Sunday, 27 February 2011
Bouguereau's Nympha and Satyr.
Just a quick post to show some love for William Bouguereau, and admiration, in particular, for his painting Nymphs and Satyr (1873). Apropos of nothing in particular, except I was put in mind of it discussing the perfect female figure with a learned associate. It's indeed a beguiling, joyous, luminous picture. By all accounts the original has the power to stop people in their tracks, a power that clearly transcends its subject matter. My friend happens to be a surgeon, well placed to comment on the nigh-miraculous anatomical perfection of the figures in Bouguereau's paintings. He also commented on the light that is in the painting. As a humble artist slowly achieving incremental technical improvements, I can only hold this up as a gage by which to measure awesomeness, and a distant goal to aspire to. It shows what human hands are capable of creating.

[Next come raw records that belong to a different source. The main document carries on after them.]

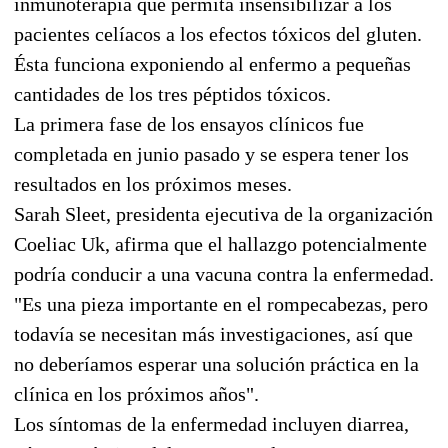
inmunoterapia que permita insensibilizar a los
pacientes celíacos a los efectos tóxicos del gluten.
Ésta funciona exponiendo al enfermo a pequeñas
cantidades de los tres péptidos tóxicos.
La primera fase de los ensayos clínicos fue
completada en junio pasado y se espera tener los
resultados en los próximos meses.
Sarah Sleet, presidenta ejecutiva de la organización
Coeliac Uk, afirma que el hallazgo potencialmente
podría conducir a una vacuna contra la enfermedad.
"Es una pieza importante en el rompecabezas, pero
todavía se necesitan más investigaciones, así que
no deberíamos esperar una solución práctica en la
clínica en los próximos años".
Los síntomas de la enfermedad incluyen diarrea,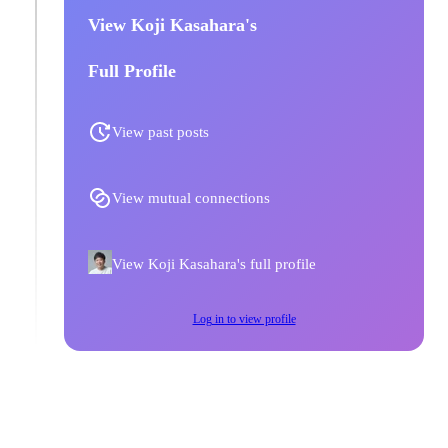
View Koji Kasahara's
Full Profile
View past posts
View mutual connections
View Koji Kasahara's full profile
Log in to view profile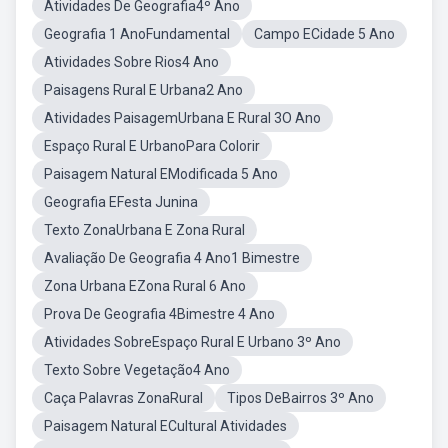
Atividades De Geografia4º Ano
Geografia 1 AnoFundamental
Campo ECidade 5 Ano
Atividades Sobre Rios4 Ano
Paisagens Rural E Urbana2 Ano
Atividades PaisagemUrbana E Rural 3O Ano
Espaço Rural E UrbanoPara Colorir
Paisagem Natural EModificada 5 Ano
Geografia EFesta Junina
Texto ZonaUrbana E Zona Rural
Avaliação De Geografia 4 Ano1 Bimestre
Zona Urbana EZona Rural 6 Ano
Prova De Geografia 4Bimestre 4 Ano
Atividades SobreEspaço Rural E Urbano 3º Ano
Texto Sobre Vegetação4 Ano
Caça Palavras ZonaRural
Tipos DeBairros 3º Ano
Paisagem Natural ECultural Atividades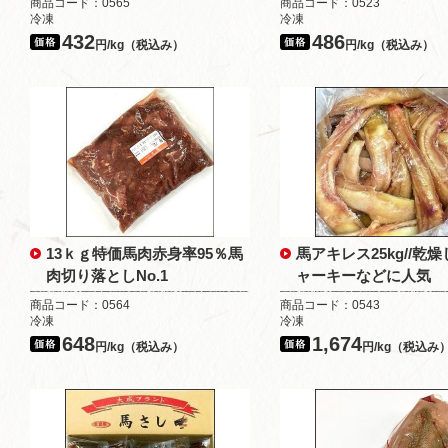
商品コード：0565
商品コード：0523
冷凍
冷凍
432
486
円/kg（税込み）
円/kg（税込み）
13ｋｇ特価馬肉赤身率95％馬
馬アキレス25kg//乾
肉切り落としNo.1
ャーキーなどに人気
商品コード：0564
商品コード：0543
冷凍
冷凍
648
1,674
円/kg（税込み）
円/kg（税込み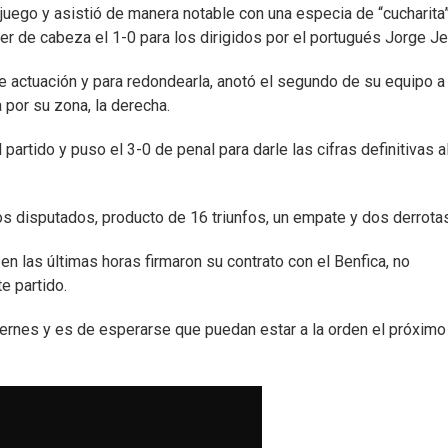
 juego y asistió de manera notable con una especia de “cucharita”
ner de cabeza el 1-0 para los dirigidos por el portugués Jorge J
e actuación y para redondearla, anotó el segundo de su equipo a
 por su zona, la derecha.
artido y puso el 3-0 de penal para darle las cifras definitivas a
s disputados, producto de 16 triunfos, un empate y dos derrotas
n las últimas horas firmaron su contrato con el Benfica, no
e partido.
ernes y es de esperarse que puedan estar a la orden el próximo 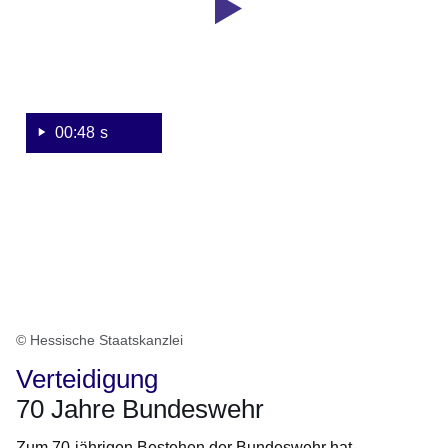
Bundeswehr
00:48 s
© Hessische Staatskanzlei
Verteidigung
70 Jahre Bundeswehr
Zum 70-jährigen Bestehen der Bundeswehr hat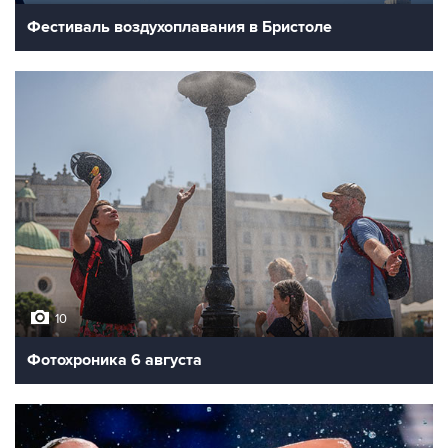
Фестиваль воздухоплавания в Бристоле
10
Фотохроника 6 августа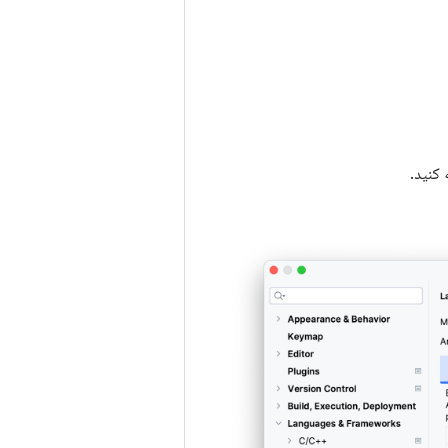
 کنید.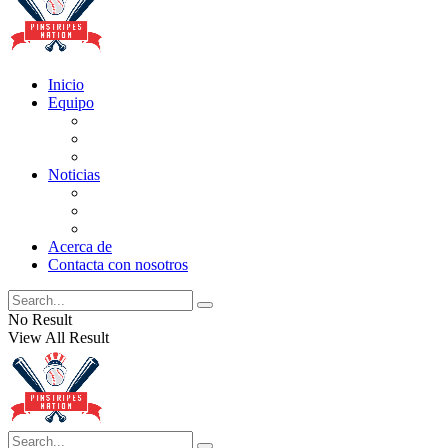
Inicio
Equipo
Actualizaciones de la lista
Perspectivas
Historia
Noticias
Oficios
Rumores
Cotilleos de los Yankees
Acerca de
Contacta con nosotros
No Result
View All Result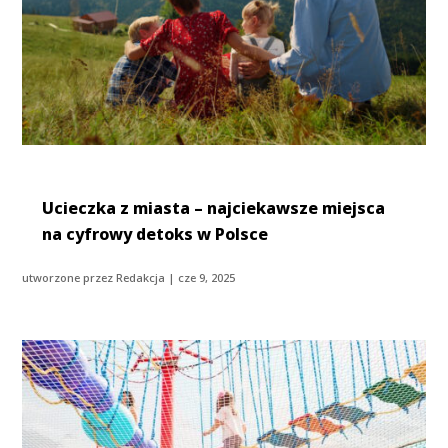
Ucieczka z miasta – najciekawsze miejsca
na cyfrowy detoks w Polsce
utworzone przez
Redakcja
|
cze 9, 2025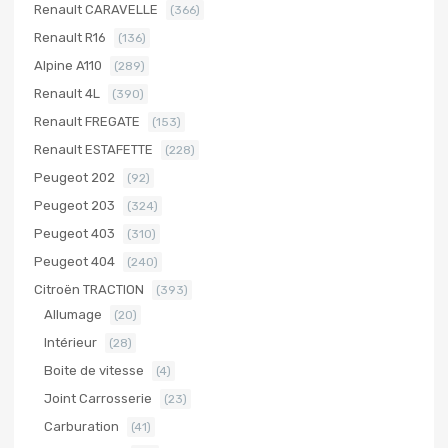
Renault CARAVELLE
(366)
Renault R16
(136)
Alpine A110
(289)
Renault 4L
(390)
Renault FREGATE
(153)
Renault ESTAFETTE
(228)
Peugeot 202
(92)
Peugeot 203
(324)
Peugeot 403
(310)
Peugeot 404
(240)
Citroën TRACTION
(393)
Allumage
(20)
Intérieur
(28)
Boite de vitesse
(4)
Joint Carrosserie
(23)
Carburation
(41)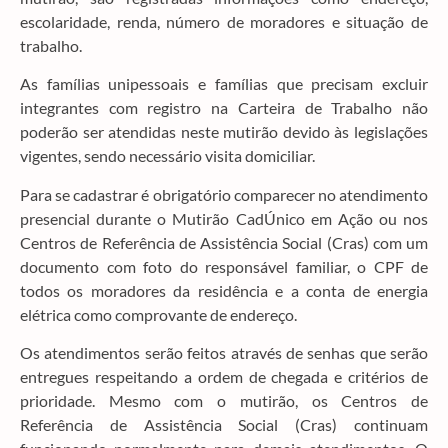
escolaridade, renda, número de moradores e situação de
trabalho.
As famílias unipessoais e famílias que precisam excluir
integrantes com registro na Carteira de Trabalho não
poderão ser atendidas neste mutirão devido às legislações
vigentes, sendo necessário visita domiciliar.
Para se cadastrar é obrigatório comparecer no atendimento
presencial durante o Mutirão CadÚnico em Ação ou nos
Centros de Referência de Assistência Social (Cras) com um
documento com foto do responsável familiar, o CPF de
todos os moradores da residência e a conta de energia
elétrica como comprovante de endereço.
Os atendimentos serão feitos através de senhas que serão
entregues respeitando a ordem de chegada e critérios de
prioridade. Mesmo com o mutirão, os Centros de
Referência de Assistência Social (Cras) continuam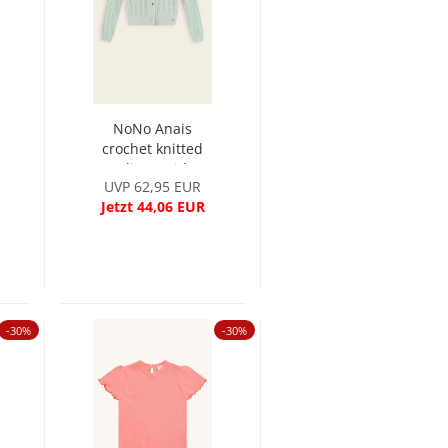
NoNo Anais
crochet knitted
cardigan with...
UVP 62,95 EUR
Jetzt 44,06 EUR
-30%
-30%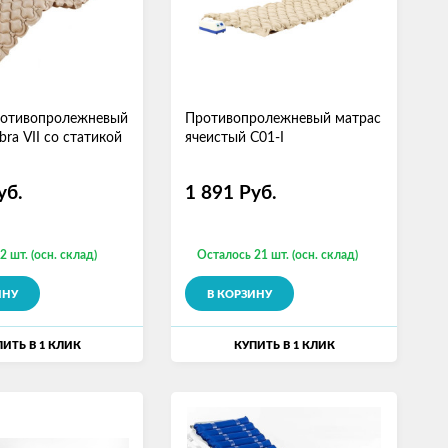
ротивопролежневый
Противопролежневый матрас
bra VII со статикой
ячеистый C01-I
уб.
1 891
Руб.
2 шт. (осн. склад)
Осталось 21 шт. (осн. склад)
ИНУ
В КОРЗИНУ
ИТЬ В 1 КЛИК
КУПИТЬ В 1 КЛИК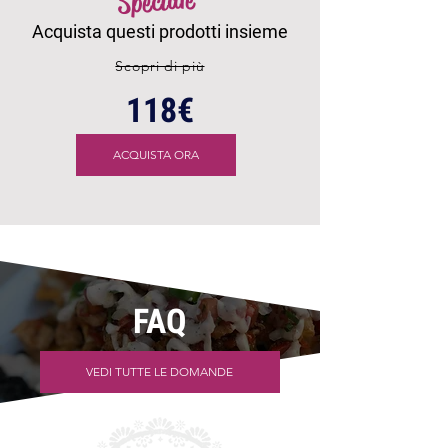
Speciale
Acquista questi prodotti insieme
Scopri di più
118€
ACQUISTA ORA
FAQ
VEDI TUTTE LE DOMANDE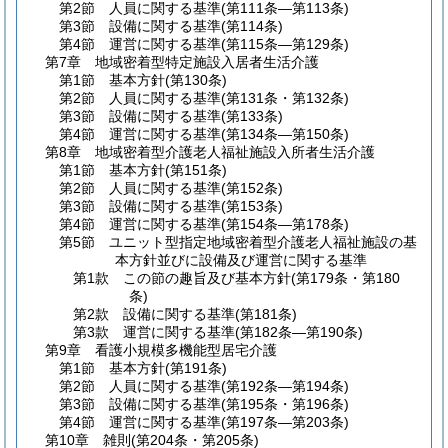
第2節
人員に関する基準
(第111条―第113条)
第3節
設備に関する基準
(第114条)
第4節
運営に関する基準
(第115条―第129条)
第7章
地域密着型特定施設入居者生活介護
第1節
基本方針
(第130条)
第2節
人員に関する基準
(第131条・第132条)
第3節
設備に関する基準
(第133条)
第4節
運営に関する基準
(第134条―第150条)
第8章
地域密着型介護老人福祉施設入所者生活介護
第1節
基本方針
(第151条)
第2節
人員に関する基準
(第152条)
第3節
設備に関する基準
(第153条)
第4節
運営に関する基準
(第154条―第178条)
第5節
ユニット型指定地域密着型介護老人福祉施設の基
本方針並びに設備及び運営に関する基準
第1款
この節の趣旨及び基本方針
(第179条・第180
条)
第2款
設備に関する基準
(第181条)
第3款
運営に関する基準
(第182条―第190条)
第9章
看護小規模多機能型居宅介護
第1節
基本方針
(第191条)
第2節
人員に関する基準
(第192条―第194条)
第3節
設備に関する基準
(第195条・第196条)
第4節
運営に関する基準
(第197条―第203条)
第10章
雑則
(第204条・第205条)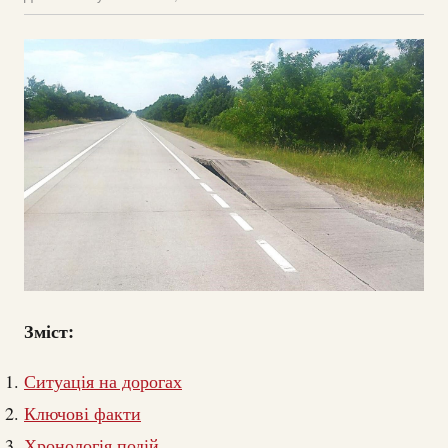
Зміст:
Ситуація на дорогах
Ключові факти
Хронологія подій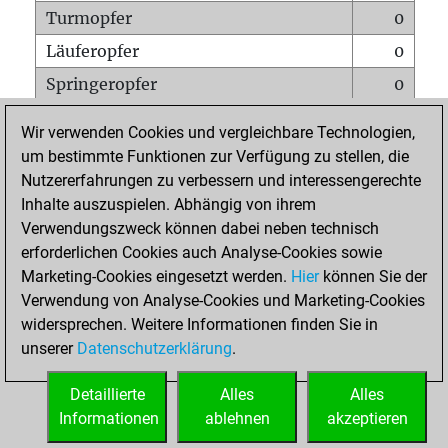
Turmopfer
0
Läuferopfer
0
Springeropfer
0
Bauernopfer
0
Wir verwenden Cookies und vergleichbare Technologien,
Matt auf vollem Brett
0
um bestimmte Funktionen zur Verfügung zu stellen, die
Nutzererfahrungen zu verbessern und interessengerechte
Bauer setzt Matt
0
Inhalte auszuspielen. Abhängig von ihrem
Erstickte Matts
0
Verwendungszweck können dabei neben technisch
Unterverwandlungen
0
erforderlichen Cookies auch Analyse-Cookies sowie
Marketing-Cookies eingesetzt werden.
Hier
können Sie der
Türme auf der siebten
0
Verwendung von Analyse-Cookies und Marketing-Cookies
widersprechen. Weitere Informationen finden Sie in
unserer
Datenschutzerklärung
.
STARTSEITE
Detaillierte
Alles
Alles
Informationen
ablehnen
akzeptieren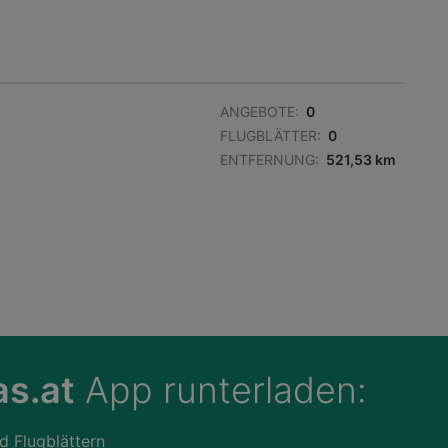
ANGEBOTE:
0
FLUGBLÄTTER:
0
ENTFERNUNG:
521,53 km
s.at
App runterladen:
d Flugblättern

Subject matter wise the image is somewhat echoed by J. W. Waterhouse's Hylas and the Nymphs (1896), though obviously Bouguereau's piece is more lively (despite being more finely rendered). Waterhouse introduced a wistful, intense, slightly sombre tone (common to many of his works). The way one of the females grip's the solitary male figure's arm is very similar in both these paintings. Waterhouse's hero is being lured to his doom; there is nothing, meanwhile, to suggest that anything more untoward than a dunking awaits Bouguereau's satyr. Fortunately his female companions are nymphs of the wood rather than the water, and they are more interested in teasing than entrapping.